→ TASK PROMPT
For the lines from the one with "Playwriting" to the end of the listing below, both ends included, give an exact copy and nothing more. Do not copy pictures.

→ EXTRACTED DATA
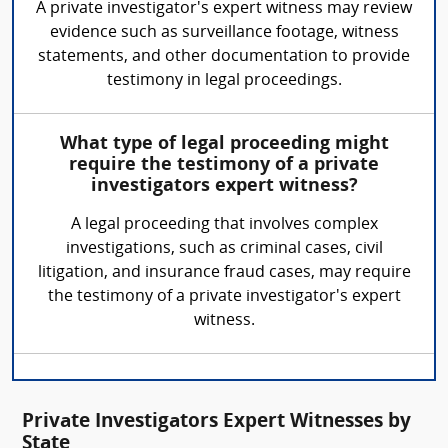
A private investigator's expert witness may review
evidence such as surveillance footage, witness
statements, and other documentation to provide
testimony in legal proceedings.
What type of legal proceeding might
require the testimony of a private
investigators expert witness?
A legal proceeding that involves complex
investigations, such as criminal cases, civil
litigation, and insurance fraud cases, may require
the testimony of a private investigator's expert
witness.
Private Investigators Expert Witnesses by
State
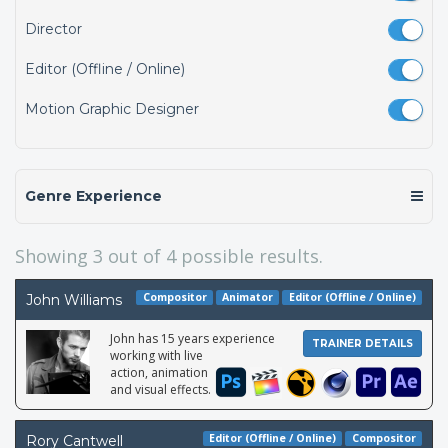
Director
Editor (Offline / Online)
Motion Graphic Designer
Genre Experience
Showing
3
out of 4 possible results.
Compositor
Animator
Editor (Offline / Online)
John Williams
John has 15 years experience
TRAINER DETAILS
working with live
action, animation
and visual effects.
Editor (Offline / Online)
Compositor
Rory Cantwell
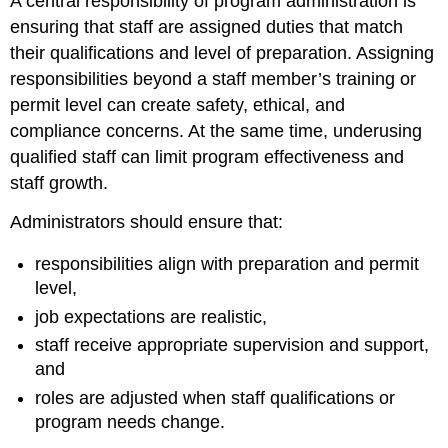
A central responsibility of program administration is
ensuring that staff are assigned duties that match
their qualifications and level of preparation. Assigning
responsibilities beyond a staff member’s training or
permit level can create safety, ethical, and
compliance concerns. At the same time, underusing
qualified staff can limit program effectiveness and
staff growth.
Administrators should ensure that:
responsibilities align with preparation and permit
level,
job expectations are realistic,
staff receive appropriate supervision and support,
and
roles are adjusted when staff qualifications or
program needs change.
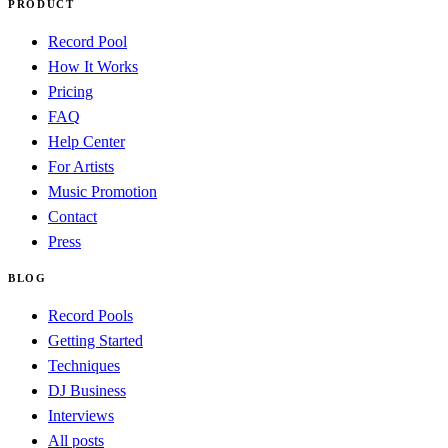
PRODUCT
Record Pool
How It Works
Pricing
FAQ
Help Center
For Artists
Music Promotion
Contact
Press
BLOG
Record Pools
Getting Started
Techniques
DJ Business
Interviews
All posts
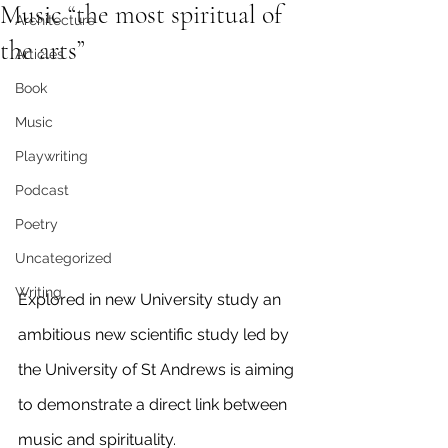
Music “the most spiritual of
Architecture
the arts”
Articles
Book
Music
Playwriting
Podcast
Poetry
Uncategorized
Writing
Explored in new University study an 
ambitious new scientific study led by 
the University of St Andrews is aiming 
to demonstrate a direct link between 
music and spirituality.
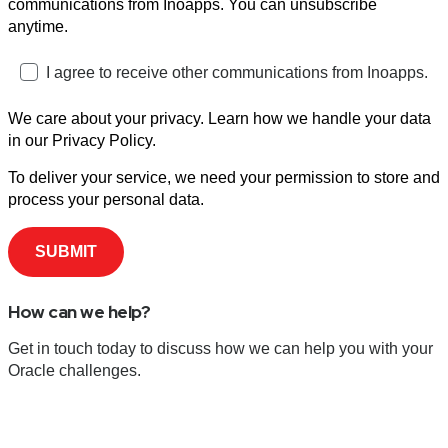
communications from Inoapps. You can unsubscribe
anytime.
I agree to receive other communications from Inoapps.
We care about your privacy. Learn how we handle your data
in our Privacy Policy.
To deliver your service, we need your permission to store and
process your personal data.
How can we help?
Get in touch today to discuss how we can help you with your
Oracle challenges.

→ RESULT FOR THIS TASK
Playwriting
Podcast
Poetry
Uncategorized
Writing
Explored in new University study an 
ambitious new scientific study led by 
the University of St Andrews is aiming 
to demonstrate a direct link between 
music and spirituality.
communications from Inoapps. You can unsubscribe
anytime.
I agree to receive other communications from Inoapps.
We care about your privacy. Learn how we handle your data
in our Privacy Policy.
To deliver your service, we need your permission to store and
process your personal data.
How can we help?
Get in touch today to discuss how we can help you with your
Oracle challenges.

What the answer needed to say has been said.